English language teaching response to Syria crisis

Now in its sixth year, the Syrian conflict has created the biggest humanitarian crisis of our time. Over 4.8 million Syrians are refugees in neighbouring countries, hundreds of thousands in Europe and 6.6 million people are displaced inside Syria. Through our language learning and teaching programmes in Jordan, the Kurdistan region of Iraq, Lebanon and Turkey we have worked with over 120,000 Syrians and members of host communities since the start of the crisis. The British Council has had a presence in those countries affected since the 1940s, making us a trusted partner within host countries.

Language for Resilience

An early study into the impact of language learning in enhancing the resilience of refugees was launched by the British Council on Thursday 21 July. The Language for Resilience report examines the impact of language on refugees and host communities affected by the Syrian crisis, identifying the different ways that language skills enhance resilience.
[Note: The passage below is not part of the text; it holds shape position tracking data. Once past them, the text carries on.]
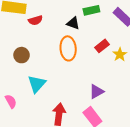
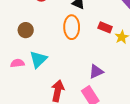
red rectangle: (102, 46) -> (105, 27), turned 56
pink semicircle: (11, 101) -> (17, 63), moved, turned -72

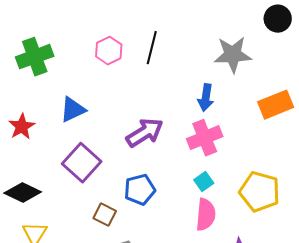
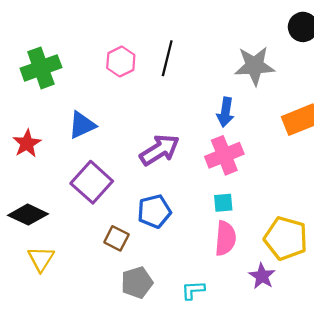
cyan square: (204, 182) -> (223, 203), turned 30
yellow pentagon: (260, 192) -> (286, 238), moved

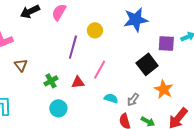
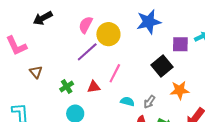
pink semicircle: (59, 12) -> (86, 25), moved
yellow circle: (95, 30) -> (108, 34), size x1.5
purple line: (73, 47) -> (87, 52), turned 35
orange star: (164, 89) -> (180, 90), turned -30

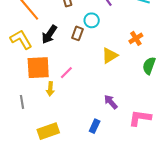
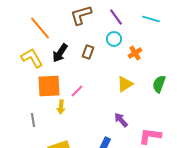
cyan circle: (92, 20) -> (114, 39), moved
orange cross: (136, 38) -> (135, 53), moved
yellow triangle: (110, 56) -> (125, 84), moved

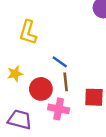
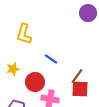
brown line: (66, 82) -> (77, 76), moved, turned 42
The authors carried out desk and field research in Jordan, the Kurdistan region of Iraq, Lebanon and Turkey – interviewing teachers, ministry of education officials, children, parents, volunteers and non-governmental organisation (NGO) staff. The report provides suggestions for programme responses that address key needs.

Opportunities for partnership with the UK

The launch provided an opportunity for those from the international development and UK English language teaching and assessment sector to discuss possible responses for language provision within refugee communities displaced from Syria. Panellists joined from London and virtually from the British Council in Jordan, including those invited to represent UNHCR and the Syrian community.

In the opening address, Country Director, Joel Bubbers made clear that UK partnership will be essential

‘When it comes to addressing language, all of you in this room have the skills to make a difference. In the same way that the Higher Education sector needs arising from the Syrian crisis are forcing humanitarian actors, universities, policymakers and other tertiary education providers to find new means for collaboration and coordination, so the languages sector needs to explore the role that it can play in partnerships with professionals in protection, youth and gender, with education and technology providers and other foreign language experts, like Arabic, French and Turkish.’

As the Language for Resilience programme continues to take shape in 2017, the British Council will doubtless reach out to the UK for essential collaboration efforts in this area.